Sufficient sleep is increasingly being recognized as an essential aspect of chronic disease prevention and health promotion.

Sleeping less than seven hours per night is associated with increased risk for obesity, diabetes, high blood pressure, coronary heart disease, stroke and frequent mental distress. Insufficient sleep also impairs cognitive performance, which can increase the likelihood of traffic accidents, industrial accidents, medical errors and loss of work productivity.

But what about those of us who can't seem to fall asleep? And what happens in our brains to wake us up?

Researchers have discovered a switch in our brains the sleep homeostat — that flips on and off to cause us to sleep or wake us up. Sleep is under the control of the circadian clock and the sleep homeostat. Although the circadian clock is well understood, little is known about the sleep homeostat.

Professor Gero Miesenböck, director of the Oxford Martin Programme on Mind & Machine, recently published research in Nature that examines the relationship between the circadian clock and the sleep homeostat. According to Miesenböck, the circadian clock allows us to anticipate predictable changes in our environment that are caused by Earth's rotation, assuring we do our sleeping when it hurts us least.

But why do we need sleep in the first place? The answer rests with the sleep homeostat. Researchers don't know what this homeostat measures. What they do know is that something happens in our brains while we are awake, and when that something hits a certain ceiling, we go to sleep.

The system is reset during sleep, and the cycle begins again when we wake up. The sleep switch is a "hard" switch, meaning it is either on or off. We want to be either asleep or awake but not drift through twilight states.

The team studied the sleep homeostat in the brain of fruit flies, the animal that also provided the first insights into circadian timekeeping about 45 years ago. Each fly has approximately two dozen sleep-control neurons, brain cells that are also found in other animals and are believed to exist in people. These neurons convey the output of the sleep homeostat.

Bottom line: If the neurons are electrically active, the fly is asleep; and when they are silent, the fly is awake. To switch the neurons, the team used optogenetics, which was discovered by Miesenböck in 2002. Basically, pulses of light are used to switch the activity of brain cells on and off.

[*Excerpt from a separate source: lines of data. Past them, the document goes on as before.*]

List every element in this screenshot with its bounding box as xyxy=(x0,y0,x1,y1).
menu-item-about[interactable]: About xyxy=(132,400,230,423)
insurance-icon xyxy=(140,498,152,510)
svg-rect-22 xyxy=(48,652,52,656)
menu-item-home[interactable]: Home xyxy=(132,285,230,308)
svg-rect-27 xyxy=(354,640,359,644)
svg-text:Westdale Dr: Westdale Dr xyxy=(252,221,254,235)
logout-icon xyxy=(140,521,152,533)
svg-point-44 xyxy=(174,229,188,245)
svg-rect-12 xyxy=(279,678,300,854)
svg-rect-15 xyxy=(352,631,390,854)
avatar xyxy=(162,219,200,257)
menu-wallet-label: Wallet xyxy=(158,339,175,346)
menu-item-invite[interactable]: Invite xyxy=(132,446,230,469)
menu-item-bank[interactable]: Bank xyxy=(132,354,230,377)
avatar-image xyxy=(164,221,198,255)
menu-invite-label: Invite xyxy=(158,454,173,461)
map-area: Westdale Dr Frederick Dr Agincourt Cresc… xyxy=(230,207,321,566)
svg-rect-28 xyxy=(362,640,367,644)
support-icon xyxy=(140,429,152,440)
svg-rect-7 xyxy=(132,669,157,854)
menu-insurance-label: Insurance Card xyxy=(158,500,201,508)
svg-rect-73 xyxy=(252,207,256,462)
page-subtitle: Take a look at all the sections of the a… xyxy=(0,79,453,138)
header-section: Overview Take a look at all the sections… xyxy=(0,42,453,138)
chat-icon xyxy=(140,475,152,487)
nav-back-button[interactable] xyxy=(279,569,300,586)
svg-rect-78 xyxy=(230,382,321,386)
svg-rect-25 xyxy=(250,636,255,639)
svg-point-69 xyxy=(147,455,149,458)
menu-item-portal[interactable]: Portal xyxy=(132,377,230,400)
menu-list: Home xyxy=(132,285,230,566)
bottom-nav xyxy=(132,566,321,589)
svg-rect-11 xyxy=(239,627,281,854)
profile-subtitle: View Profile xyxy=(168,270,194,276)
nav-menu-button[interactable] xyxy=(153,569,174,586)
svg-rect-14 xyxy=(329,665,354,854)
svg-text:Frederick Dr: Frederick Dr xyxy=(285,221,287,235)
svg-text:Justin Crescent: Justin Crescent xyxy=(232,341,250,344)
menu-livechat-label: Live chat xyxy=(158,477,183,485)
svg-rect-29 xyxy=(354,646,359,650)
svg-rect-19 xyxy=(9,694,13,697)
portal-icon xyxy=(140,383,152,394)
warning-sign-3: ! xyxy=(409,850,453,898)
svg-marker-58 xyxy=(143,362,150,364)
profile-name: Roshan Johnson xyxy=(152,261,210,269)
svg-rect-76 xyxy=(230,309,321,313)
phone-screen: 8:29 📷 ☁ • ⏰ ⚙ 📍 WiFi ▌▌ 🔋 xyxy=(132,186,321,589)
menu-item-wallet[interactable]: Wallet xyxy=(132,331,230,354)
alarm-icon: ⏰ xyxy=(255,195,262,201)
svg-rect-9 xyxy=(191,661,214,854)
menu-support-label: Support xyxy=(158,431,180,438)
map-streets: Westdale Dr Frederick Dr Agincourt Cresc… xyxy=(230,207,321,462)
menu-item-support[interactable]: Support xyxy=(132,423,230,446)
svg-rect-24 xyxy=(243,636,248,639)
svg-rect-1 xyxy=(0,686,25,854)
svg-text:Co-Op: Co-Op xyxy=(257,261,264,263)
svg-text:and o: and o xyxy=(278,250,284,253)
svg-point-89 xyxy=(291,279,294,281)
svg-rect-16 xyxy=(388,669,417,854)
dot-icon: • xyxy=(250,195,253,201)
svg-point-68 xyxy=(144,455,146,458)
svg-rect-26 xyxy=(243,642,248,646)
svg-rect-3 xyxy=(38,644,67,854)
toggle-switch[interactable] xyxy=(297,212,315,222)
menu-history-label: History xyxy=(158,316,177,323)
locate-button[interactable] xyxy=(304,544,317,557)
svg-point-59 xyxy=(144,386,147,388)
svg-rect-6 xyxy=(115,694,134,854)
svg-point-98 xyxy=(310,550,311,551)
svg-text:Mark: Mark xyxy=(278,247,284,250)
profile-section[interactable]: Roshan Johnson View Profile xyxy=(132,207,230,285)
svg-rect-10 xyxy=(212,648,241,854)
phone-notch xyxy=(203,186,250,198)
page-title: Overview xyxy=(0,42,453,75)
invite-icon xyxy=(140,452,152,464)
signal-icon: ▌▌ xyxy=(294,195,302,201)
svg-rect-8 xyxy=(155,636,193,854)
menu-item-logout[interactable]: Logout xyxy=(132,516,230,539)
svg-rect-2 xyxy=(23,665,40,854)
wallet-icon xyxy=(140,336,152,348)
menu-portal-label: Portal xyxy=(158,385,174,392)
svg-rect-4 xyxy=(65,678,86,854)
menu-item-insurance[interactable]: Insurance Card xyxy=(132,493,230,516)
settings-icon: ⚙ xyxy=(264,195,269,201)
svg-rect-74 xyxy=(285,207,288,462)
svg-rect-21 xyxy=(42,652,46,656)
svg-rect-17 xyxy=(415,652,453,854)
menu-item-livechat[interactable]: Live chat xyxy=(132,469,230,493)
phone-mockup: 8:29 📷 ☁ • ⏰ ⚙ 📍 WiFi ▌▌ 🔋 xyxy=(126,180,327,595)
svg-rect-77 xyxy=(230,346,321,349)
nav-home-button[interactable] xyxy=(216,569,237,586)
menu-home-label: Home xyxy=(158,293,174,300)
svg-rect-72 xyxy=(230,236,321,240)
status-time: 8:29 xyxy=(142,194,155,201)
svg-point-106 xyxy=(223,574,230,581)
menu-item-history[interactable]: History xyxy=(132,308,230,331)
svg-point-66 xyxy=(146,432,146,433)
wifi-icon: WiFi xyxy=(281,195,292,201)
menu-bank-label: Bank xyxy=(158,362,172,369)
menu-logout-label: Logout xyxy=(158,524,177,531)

In the current work, optogenetics was used to stimulate the production of the messenger chemical dopamine. We know that in people, drugs that act as psychostimulants (such as cocaine) increase dopamine levels in the brain. This effect was also seen in the flies.

When the dopaminergic system was activated, the sleep-control neurons fell silent, and the fly woke up. When the dopamine delivery was halted, the sleep-control neuron eventually flipped back to the electrically active state, and the fly went back to sleep.

When sleep-control neurons are electrically active, an ion channel that the researchers discovered and called Sandman is kept inside. Ion channels control the electrical impulses through which brain cells communicate. When dopamine is present, it causes Sandman to move to the outside of the cell. Sandman then effectively short-circuits the neurons and shuts them off, leading to wakefulness.

In essence, this device is similar to the thermostat we use to regulate heat in our homes. When researchers discover what the homestat measures, they will be able to further unravel the mystery of sleep.